Par Antonio Carlos Júnior
Historiquement, la médecine a toujours marché côte à côte avec la technologie. Du stéthoscope au dossier médical électronique, chaque avance a élargi les possibilités de diagnostic, de traitement et de soins. Maintenant, une nouvelle frontière est croisée: l'intelligence artificielle générative est venue dans les bureaux, les hôpitaux et les décisions cliniques et avec elle, la question inévitable se pose: l'IA remplacera-t-elle les médecins?
Selon Research ICT Saúde 2024, 17% des médecins du Brésil utilisent déjà des technologies générales d'intelligence artificielle dans leurs routines professionnelles. L'adoption est de 14% dans les établissements publics et atteint 20% en privé, en particulier dans les institutions avec plus de 50 lits. Parmi les principales utilisations figurent le soutien à l'enquête (69%) et la préparation de rapports médicaux (54%). Ces nombres, bien que toujours modestes, signalent une tendance irréversible. Mais il faut dire clairement: non, l'intelligence artificielle ne remplacera pas les médecins. Elle aidera. Et beaucoup.

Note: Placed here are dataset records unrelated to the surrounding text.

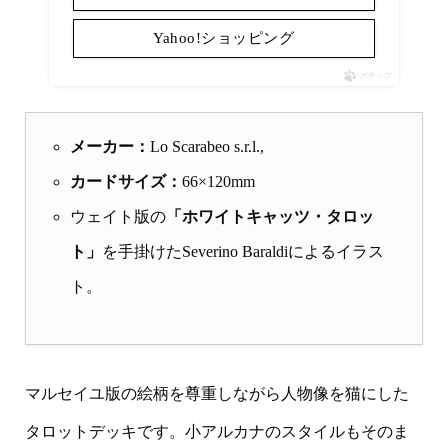
Yahoo!ショッピング
ポチップ
メーカー：
Lo Scarabeo s.r.l.,
カードサイズ：
66×120mm
ウェイト版の
「ホワイトキャッツ・タロッ
ト」
を手掛けたSeverino Baraldiによるイラス
ト。
マルセイユ版の絵柄を尊重しながら人物像を猫にした
タロットデッキです。小アルカナのスタイルもそのま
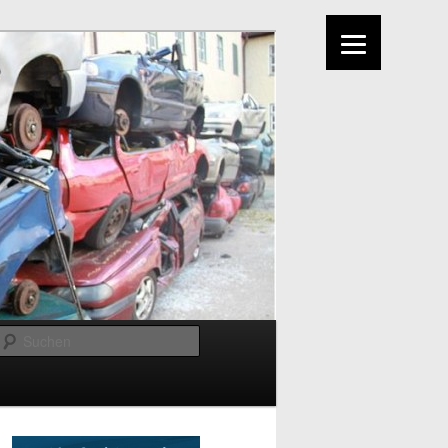
Suchen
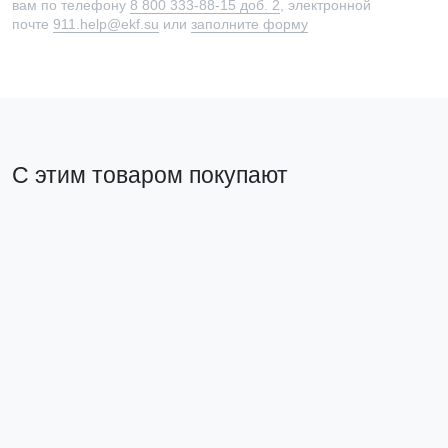
вам по телефону
8 800 333-88-15 доб. 2
, электронной
почте
911.help@ekf.su
или
заполните форму
С этим товаром покупают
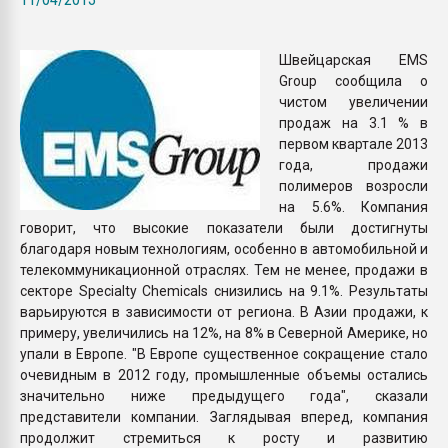
Armaloy PC/ABS-1IM че
Швейцарская EMS
ПЕРЕЙТИ НА 
Group сообщила о
чистом увеличении
продаж на 3.1 % в
первом квартале 2013
года, продажи
полимеров возросли
на 5.6%. Компания
говорит, что высокие показатели были достигнуты
благодаря новым технологиям, особенно в автомобильной и
телекоммуникационной отраслях. Тем не менее, продажи в
секторе Specialty Chemicals снизились на 9.1%. Результаты
варьируются в зависимости от региона. В Азии продажи, к
примеру, увеличились на 12%, на 8% в Северной Америке, но
упали в Европе. "В Европе существенное сокращение стало
очевидным в 2012 году, промышленные объемы остались
значительно ниже предыдущего года", сказали
представители компании. Заглядывая вперед, компания
продолжит стремиться к росту и развитию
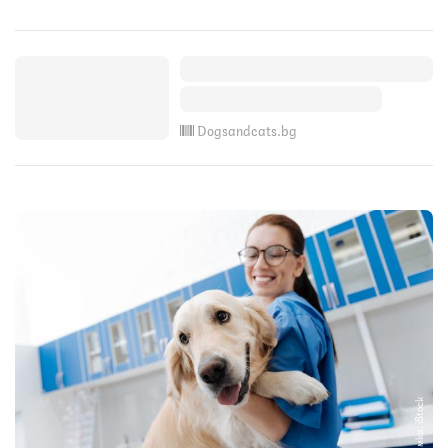
Dogsandcats.bg
Снимка: iStock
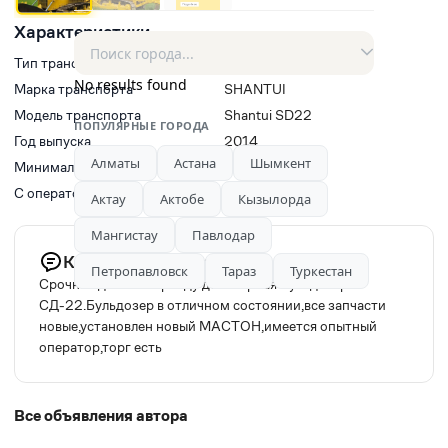
Характеристики
Тип транспорта
Бульдозеры
No results found
Марка транспорта
SHANTUI
Модель транспорта
Shantui SD22
ПОПУЛЯРНЫЕ ГОРОДА
Год выпуска
2014
Алматы
Астана
Шымкент
Минимальное время заказа, ч
3
С оператором(водитель)
Да
Актау
Актобе
Кызылорда
Мангистау
Павлодар
Комментарий продавца
Петропавловск
Тараз
Туркестан
Срочно сдаётся в аренду договорная Бульдозер
СД-22.Бульдозер в отличном состоянии,все запчасти
новые,установлен новый МАСТОН,имеется опытный
оператор,торг есть
Все объявления автора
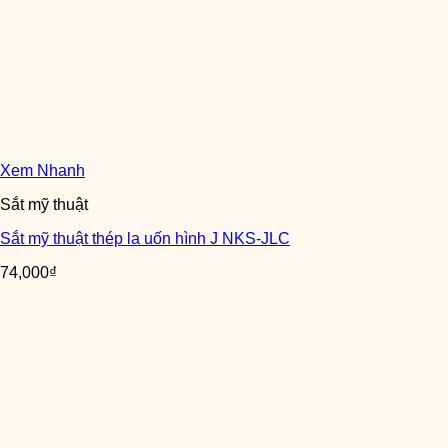
Xem Nhanh
Sắt mỹ thuật
Sắt mỹ thuật thép la uốn hình J NKS-JLC
74,000
₫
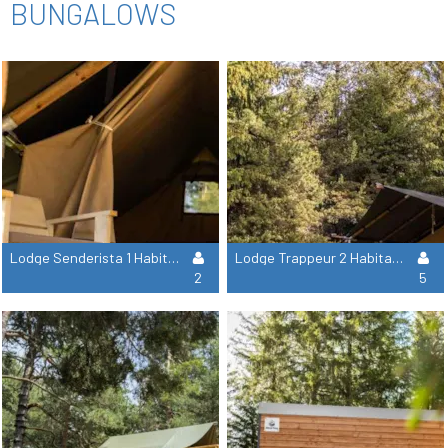
BUNGALOWS
Lodge Senderista 1 Habitacion (10 M2 / Kit Cocina)***Vue Riviere***
Lodge Trappeur 2 Habitaciones 25M2 (Cocina + Terraza) - Sin Baño
2
5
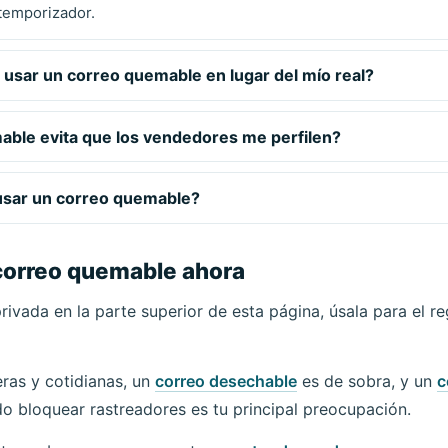
temporizador.
usar un correo quemable en lugar del mío real?
ble evita que los vendedores me perfilen?
usar un correo quemable?
correo quemable ahora
rivada en la parte superior de esta página, úsala para el reg
eras y cotidianas, un
correo desechable
es de sobra, y un
c
do bloquear rastreadores es tu principal preocupación.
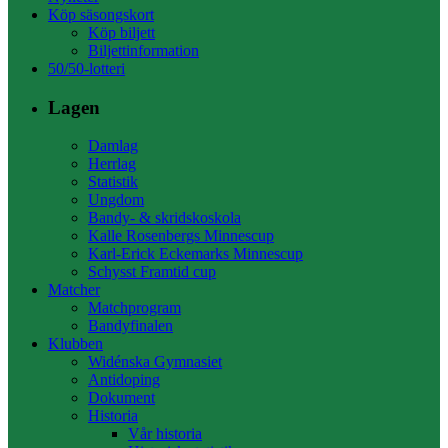
Köp säsongskort
Köp biljett
Biljettinformation
50/50-lotteri
Lagen
Damlag
Herrlag
Statistik
Ungdom
Bandy- & skridskoskola
Kalle Rosenbergs Minnescup
Karl-Erick Eckemarks Minnescup
Schysst Framtid cup
Matcher
Matchprogram
Bandyfinalen
Klubben
Widénska Gymnasiet
Antidoping
Dokument
Historia
Vår historia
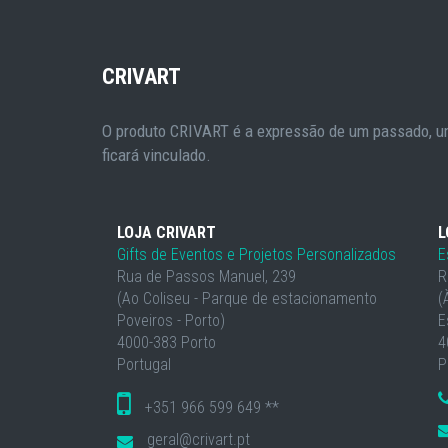
CRIVART
O produto CRIVART é a expressão de um passado, um
ficará vinculado.
LOJA CRIVART
L
Gifts de Eventos e Projetos Personalizados
E
Rua de Passos Manuel, 239
R
(Ao Coliseu - Parque de estacionamento
(
Poveiros - Porto)
E
4000-383 Porto
4
Portugal
P
+351 966 599 649 **
geral@crivart.pt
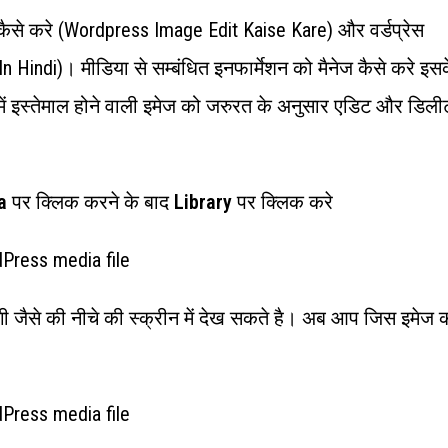
िट कैसे करे (wordpress Image Edit Kaise Kare) और वर्डप्रेस
Hindi)। मीडिया से सम्बंधित इनफार्मेशन को मैनेज कैसे करे इस
्रेस में इस्तेमाल होने वाली इमेज को जरुरत के अनुसार एडिट और डिली
a
पर क्लिक करने के बाद
Library
पर क्लिक करे
ेगी जैसे की नीचे की स्क्रीन में देख सकते है। अब आप जिस इमेज 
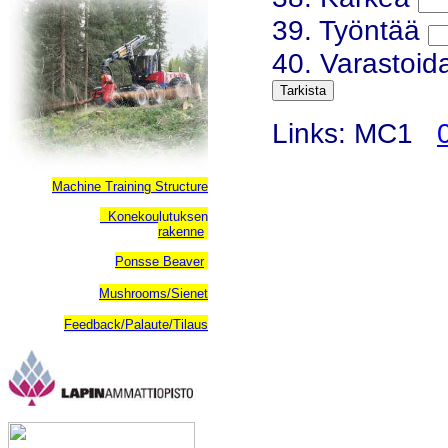
39. Työntää
40. Varastoi
Links: MC1
Machine Training Structure
Konekoulutuksen
rakenne
Ponsse Beaver
Mushrooms/Sienet
Feedback/Palaute/Tilaus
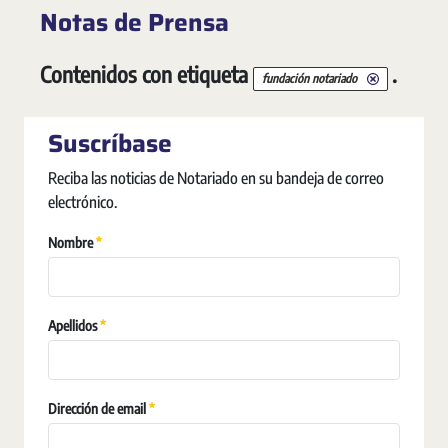
Notas de Prensa
Contenidos con etiqueta
.
fundación notariado
Suscríbase
Reciba las noticias de Notariado en su bandeja de correo
electrónico.
Requerido
Nombre
Requerido
Apellidos
Requerido
Dirección de email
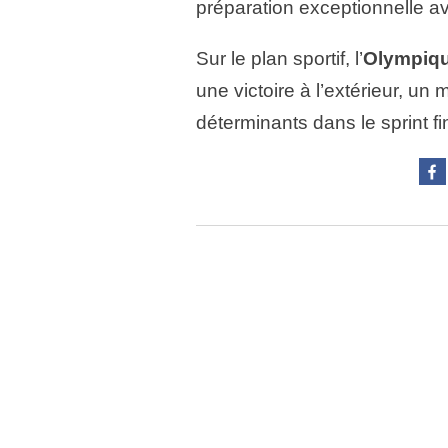
préparation exceptionnelle a
Sur le plan sportif, l’
Olympiqu
une victoire à l’extérieur, un
déterminants dans le sprint f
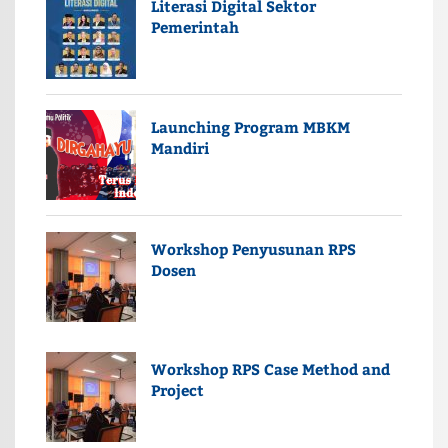
Literasi Digital Sektor
Pemerintah
Launching Program MBKM
Mandiri
Workshop Penyusunan RPS
Dosen
Workshop RPS Case Method and
Project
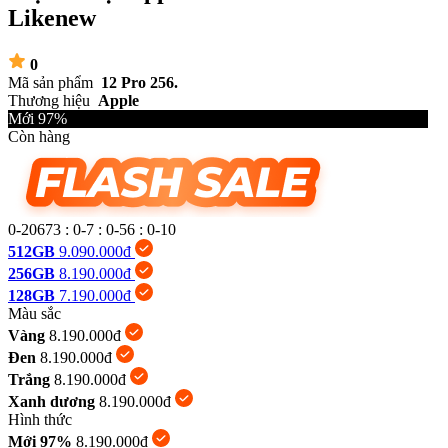
Likenew
0
Mã sản phẩm
12 Pro 256.
Thương hiệu
Apple
Mới 97%
Còn hàng
0-20673
:
0-7
:
0-56
:
0-11
512GB
9.090.000đ
256GB
8.190.000đ
128GB
7.190.000đ
Màu sắc
Vàng
8.190.000đ
Đen
8.190.000đ
Trắng
8.190.000đ
Xanh dương
8.190.000đ
Hình thức
Mới 97%
8.190.000đ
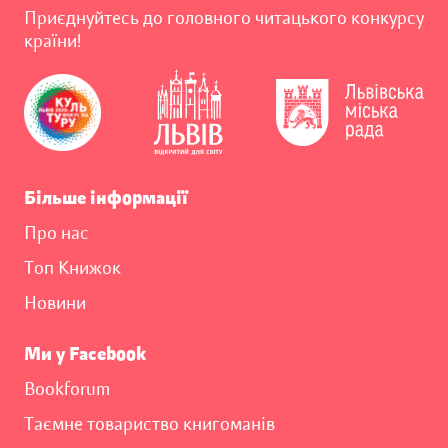
Приєднуйтесь до головного читацького конкурсу
країни!
Більше інформації
Про нас
Топ Книжок
Новини
Ми у Facebook
Bookforum
Таємне товариство книгоманів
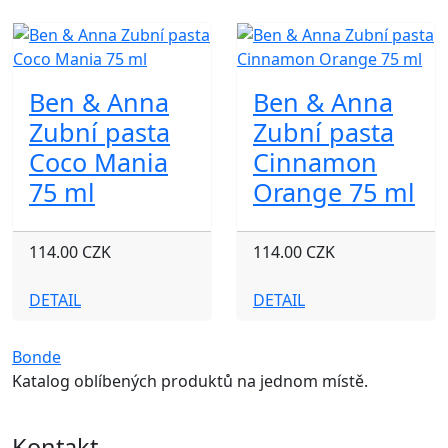
Ben & Anna
Ben & Anna
Zubní pasta
Zubní pasta
Coco Mania
Cinnamon
75 ml
Orange 75 ml
114.00 CZK
114.00 CZK
DETAIL
DETAIL
Bonde
Katalog oblíbených produktů na jednom místě.
Kontakt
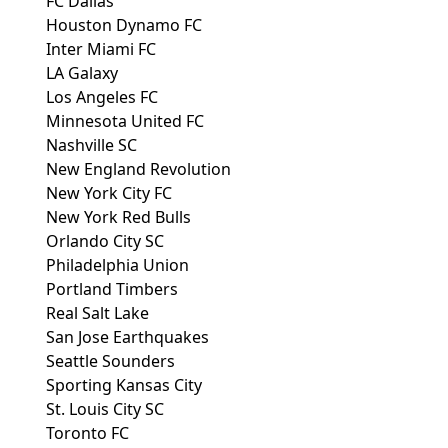
FC Dallas
Houston Dynamo FC
Inter Miami FC
LA Galaxy
Los Angeles FC
Minnesota United FC
Nashville SC
New England Revolution
New York City FC
New York Red Bulls
Orlando City SC
Philadelphia Union
Portland Timbers
Real Salt Lake
San Jose Earthquakes
Seattle Sounders
Sporting Kansas City
St. Louis City SC
Toronto FC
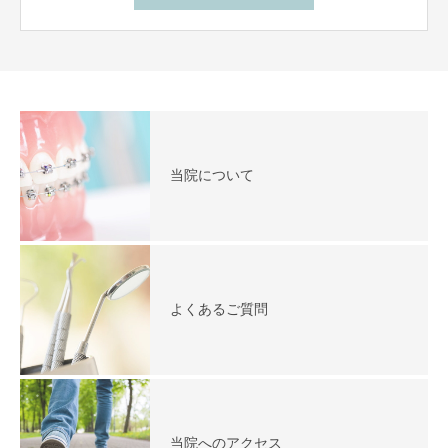
当院について
よくあるご質問
当院へのアクセス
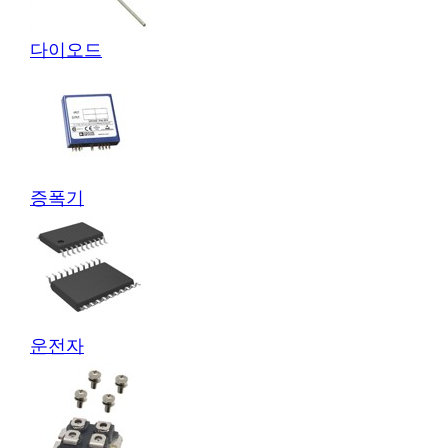
다이오드
증폭기
운전자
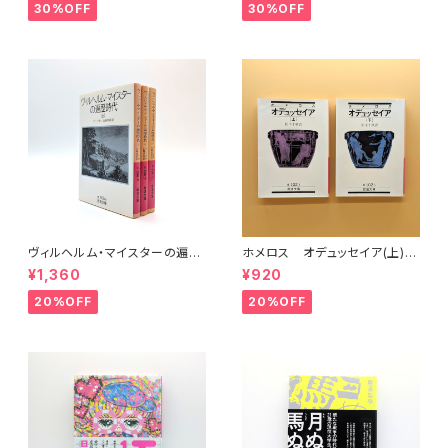
30%OFF
30%OFF
ヴィルヘルム・マイスターの遍歴
ホメロス オデュッセイア(上)
時代 (上)(中)(下)（岩波文庫）
(下) （岩波文庫）
¥1,360
¥920
20%OFF
20%OFF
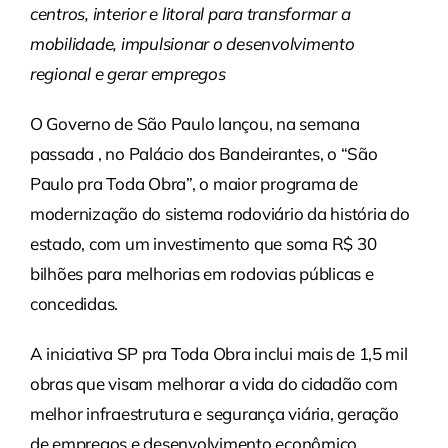
centros, interior e litoral para transformar a
mobilidade, impulsionar o desenvolvimento
regional e gerar empregos
O Governo de São Paulo lançou, na semana
passada , no Palácio dos Bandeirantes, o “São
Paulo pra Toda Obra”, o maior programa de
modernização do sistema rodoviário da história do
estado, com um investimento que soma R$ 30
bilhões para melhorias em rodovias públicas e
concedidas.
A iniciativa SP pra Toda Obra inclui mais de 1,5 mil
obras que visam melhorar a vida do cidadão com
melhor infraestrutura e segurança viária, geração
de empregos e desenvolvimento econômico.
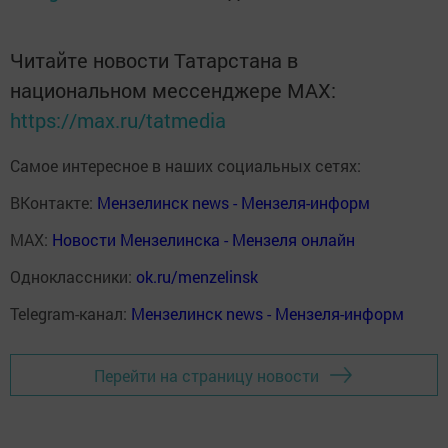
Читайте новости Татарстана в
национальном мессенджере MАХ:
https://max.ru/tatmedia
Самое интересное в наших социальных сетях:
ВКонтакте:
Мензелинск news - Мензеля-информ
MAX:
Новости Мензелинска - Мензеля онлайн
Одноклассники:
ok.ru/menzelinsk
Telegram-канал:
Мензелинск news - Мензеля-информ
Перейти на страницу новости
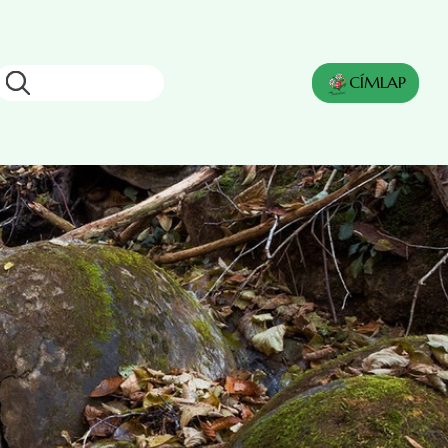
Keresés
CÍMLAP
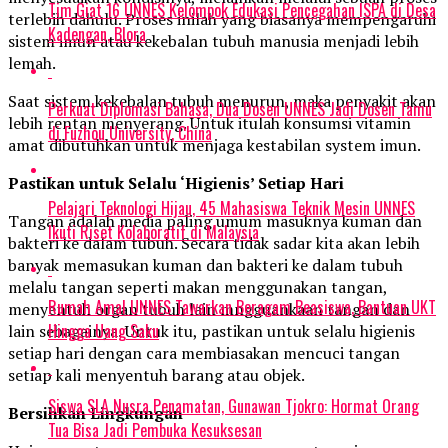
Tim Giat 16 UNNES Kelompok Edukasi Pencegahan ISPA di Desa
terlebih dahulu. Proses inilah yang biasanya mempengaruhi
Kadengan, Blora
sistem imun atau kekebalan tubuh manusia menjadi lebih
lemah.
Saat sistem kekebalan tubuh menurun, maka penyakit akan
Perkuat Diplomasi Bahasa, Dua Dosen UNNES Jadi Dosen Tamu
lebih rentan menyerang. Untuk itulah konsumsi vitamin
di Fuzhou University, China
amat dibutuhkan untuk menjaga kestabilan system imun.
Pastikan untuk Selalu ‘Higienis’ Setiap Hari
Pelajari Teknologi Hijau, 45 Mahasiswa Teknik Mesin UNNES
Tangan adalah media paling umum masuknya kuman dan
Ikuti Riset Kolaboratif di Malaysia
bakteri ke dalam tubuh. Secara tidak sadar kita akan lebih
banyak memasukan kuman dan bakteri ke dalam tubuh
melalu tangan seperti makan menggunakan tangan,
Rumah Amal UNNES Tawarkan Beragam Beasiswa, Bantuan UKT
menyentuh organ tubuh lain mngguankaan tangan dan
Hingga Uang Saku
lain sebagainya. Untuk itu, pastikan untuk selalu higienis
setiap hari dengan cara membiasakan mencuci tangan
setiap kali menyentuh barang atau objek.
Siswa SLA Nusra Penamatan, Gunawan Tjokro: Hormat Orang
Bersihkan Lingkungan
Tua Bisa Jadi Pembuka Kesuksesan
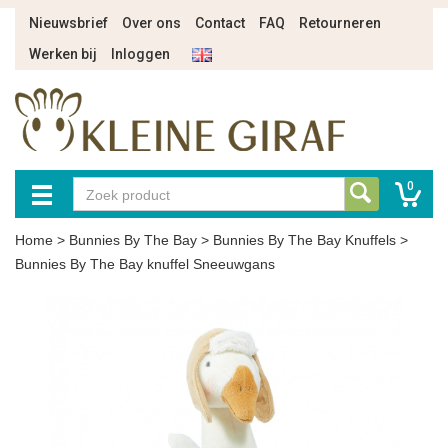
Nieuwsbrief
Over ons
Contact
FAQ
Retourneren
Werken bij
Inloggen
0
Home
>
Bunnies By The Bay
>
Bunnies By The Bay Knuffels
>
Bunnies By The Bay knuffel Sneeuwgans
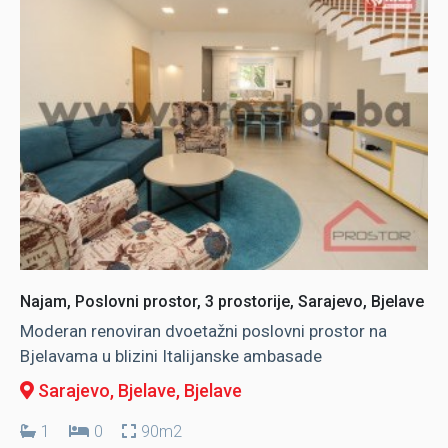
Najam, Poslovni prostor, 3 prostorije, Sarajevo, Bjelave
Moderan renoviran dvoetažni poslovni prostor na
Bjelavama u blizini Italijanske ambasade
Sarajevo, Bjelave
, Bjelave
1
0
90m2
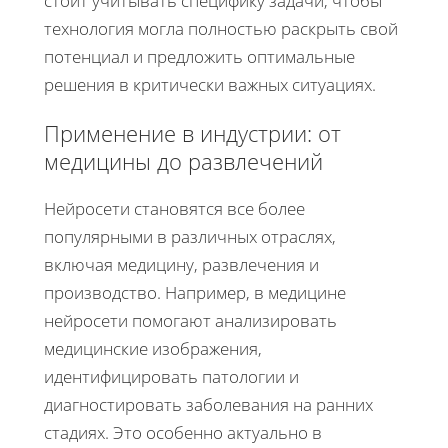
стоит учитывать специфику задачи, чтобы
технология могла полностью раскрыть свой
потенциал и предложить оптимальные
решения в критически важных ситуациях.
Применение в индустрии: от
медицины до развлечений
Нейросети становятся все более
популярными в различных отраслях,
включая медицину, развлечения и
производство. Например, в медицине
нейросети помогают анализировать
медицинские изображения,
идентифицировать патологии и
диагностировать заболевания на ранних
стадиях. Это особенно актуально в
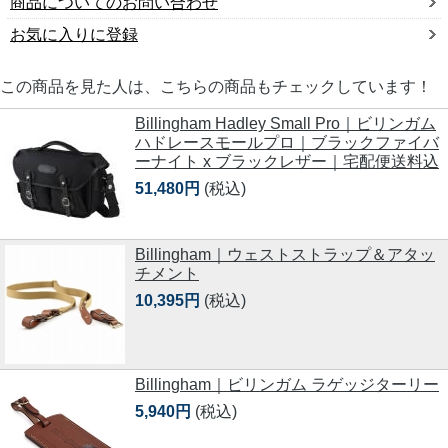
商品についてのお問い合わせ
お気に入りに登録
この商品を見た人は、こちらの商品もチェックしています！
Billingham Hadley Small Pro｜ビリンガム
ハドレースモールプロ｜ブラックファイバ
ーナイト x ブラックレザー｜宅配便送料込
51,480円
(税込)
Billingham｜ウェストストラップ＆アタッ
チメント
10,395円
(税込)
Billingham｜ビリンガム ラゲッジターリー
5,940円
(税込)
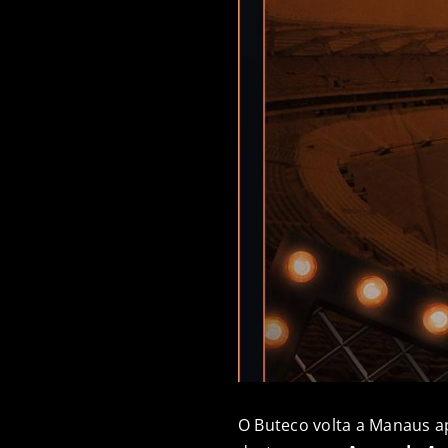
O Buteco volta a Manaus ap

L'intelligence artificielle ne doit pas être considérée comme une menace pour la profession médicale. Il doit être compris comme un outil puissant, capable d'agir comme un deuxième avis, un accélérateur de diagnostic et des résultats cliniques. Si l'avenir prouve que l'IA réduit les erreurs médicales, augmente l'attention des diagnostics et améliore les résultats cliniques, alors éviter que ce soit un acte de négligence médicale.
Le but ici n'est pas de remplacer le jugement humain. L'IA fonctionne basée sur les normes, les données historiques et les grands volumes d'informations. Mais il est encore loin de réaliser la complexité de l'écoute, de l'empathie et de l'intuition médicale, qui prennent en compte non seulement les symptômes, mais les histoires, les contextes et les émotions.
La présence de l'IA dans la pratique médicale nécessite un changement d'esprit et de formation. Les collèges doivent préparer des professionnels pour comprendre et exploiter ces outils, mais aussi pour réfléchir aux impacts éthiques et sociaux de cette technologie. L'utilisation de l'IA dépend toujours de la réglementation claire de l'ANVISA, du CFM et des directives éthiques solides. Mais le chemin est déjà essayé. Les médecins qui dominent ces technologies iront de l'avant, à la fois techniques et stratégiques.
L'IA peut, par exemple, accélérer les examens de lecture, suggérer une conduite clinique basée sur des preuves et générer des rapports structurés rapidement et avec précision. Cela libère le médecin de consacrer plus de temps à ce qui compte le plus: les soins humains, l'écoute active, la décision partagée avec le patient.
La médecine change et, comme dans chaque changement, il y aura une résistance. Mais ceux qui adoptent l'innovation avec une conscience critique, l'éthique et le but trouvent des opportunités où les autres voient la menace. L'intelligence artificielle n'est pas venue prendre la place du médecin. Il est venu pour améliorer votre rôle.
* Antonio Carlos Júnior est PDG et fondateur du Doctor's CIA Network.